*Aim of the exercise*
Set down exactly the lines running from the line with "Image attached. Mask" to the end of the listing below, both ends included.

------

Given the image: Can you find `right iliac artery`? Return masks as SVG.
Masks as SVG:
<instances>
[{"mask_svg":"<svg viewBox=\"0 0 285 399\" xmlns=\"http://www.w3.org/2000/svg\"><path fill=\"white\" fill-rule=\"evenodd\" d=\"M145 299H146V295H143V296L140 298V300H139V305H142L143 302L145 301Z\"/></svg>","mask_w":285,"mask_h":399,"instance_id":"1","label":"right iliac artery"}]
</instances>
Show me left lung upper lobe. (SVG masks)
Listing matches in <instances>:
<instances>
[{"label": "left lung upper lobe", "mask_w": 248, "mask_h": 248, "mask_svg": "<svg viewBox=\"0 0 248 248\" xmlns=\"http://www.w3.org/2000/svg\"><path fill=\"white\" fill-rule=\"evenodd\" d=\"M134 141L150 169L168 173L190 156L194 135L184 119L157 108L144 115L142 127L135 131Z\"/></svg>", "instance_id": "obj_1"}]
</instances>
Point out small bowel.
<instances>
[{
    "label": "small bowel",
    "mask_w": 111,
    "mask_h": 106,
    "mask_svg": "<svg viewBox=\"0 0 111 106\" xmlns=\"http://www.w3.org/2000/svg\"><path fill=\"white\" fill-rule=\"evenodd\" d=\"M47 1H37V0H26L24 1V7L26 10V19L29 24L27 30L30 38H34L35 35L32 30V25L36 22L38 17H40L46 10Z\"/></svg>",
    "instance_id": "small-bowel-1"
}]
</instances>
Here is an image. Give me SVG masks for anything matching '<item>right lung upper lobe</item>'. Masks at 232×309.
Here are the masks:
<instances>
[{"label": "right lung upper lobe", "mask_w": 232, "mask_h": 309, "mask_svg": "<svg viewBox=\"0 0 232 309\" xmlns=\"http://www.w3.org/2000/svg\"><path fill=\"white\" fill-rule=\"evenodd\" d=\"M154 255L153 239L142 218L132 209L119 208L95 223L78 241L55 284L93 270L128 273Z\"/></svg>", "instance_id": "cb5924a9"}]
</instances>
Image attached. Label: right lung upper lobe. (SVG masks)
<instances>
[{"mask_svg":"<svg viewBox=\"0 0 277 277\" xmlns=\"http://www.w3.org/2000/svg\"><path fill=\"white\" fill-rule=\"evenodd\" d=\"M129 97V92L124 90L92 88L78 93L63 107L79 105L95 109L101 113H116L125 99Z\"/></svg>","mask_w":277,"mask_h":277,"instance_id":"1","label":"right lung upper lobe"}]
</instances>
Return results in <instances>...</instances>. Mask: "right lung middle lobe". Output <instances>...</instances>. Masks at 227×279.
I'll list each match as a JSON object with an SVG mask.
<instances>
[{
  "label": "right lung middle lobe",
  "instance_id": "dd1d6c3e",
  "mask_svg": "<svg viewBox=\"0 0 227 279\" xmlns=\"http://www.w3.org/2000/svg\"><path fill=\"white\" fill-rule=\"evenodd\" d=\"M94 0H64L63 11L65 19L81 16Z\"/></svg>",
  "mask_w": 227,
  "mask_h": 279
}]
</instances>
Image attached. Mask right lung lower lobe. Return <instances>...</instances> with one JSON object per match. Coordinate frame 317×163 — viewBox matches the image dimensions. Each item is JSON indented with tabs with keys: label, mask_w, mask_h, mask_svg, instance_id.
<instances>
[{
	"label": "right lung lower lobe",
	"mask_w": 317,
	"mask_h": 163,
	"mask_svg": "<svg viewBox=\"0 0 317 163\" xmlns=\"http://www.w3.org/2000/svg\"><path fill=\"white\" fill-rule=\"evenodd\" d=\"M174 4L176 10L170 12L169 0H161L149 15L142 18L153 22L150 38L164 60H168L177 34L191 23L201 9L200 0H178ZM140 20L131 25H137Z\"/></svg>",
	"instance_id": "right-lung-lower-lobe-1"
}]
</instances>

------

*Exercise result*
Image attached. Mask right lung lower lobe. Return <instances>...</instances> with one JSON object per match. Coordinate frame 317×163 — viewBox matches the image dimensions. Each item is JSON indented with tabs with keys: label, mask_w, mask_h, mask_svg, instance_id.
<instances>
[{
	"label": "right lung lower lobe",
	"mask_w": 317,
	"mask_h": 163,
	"mask_svg": "<svg viewBox=\"0 0 317 163\" xmlns=\"http://www.w3.org/2000/svg\"><path fill=\"white\" fill-rule=\"evenodd\" d=\"M174 4L176 10L170 12L169 0H161L149 15L142 18L153 22L150 38L164 60H168L177 34L191 23L201 9L200 0H178ZM140 20L131 25H137Z\"/></svg>",
	"instance_id": "right-lung-lower-lobe-1"
}]
</instances>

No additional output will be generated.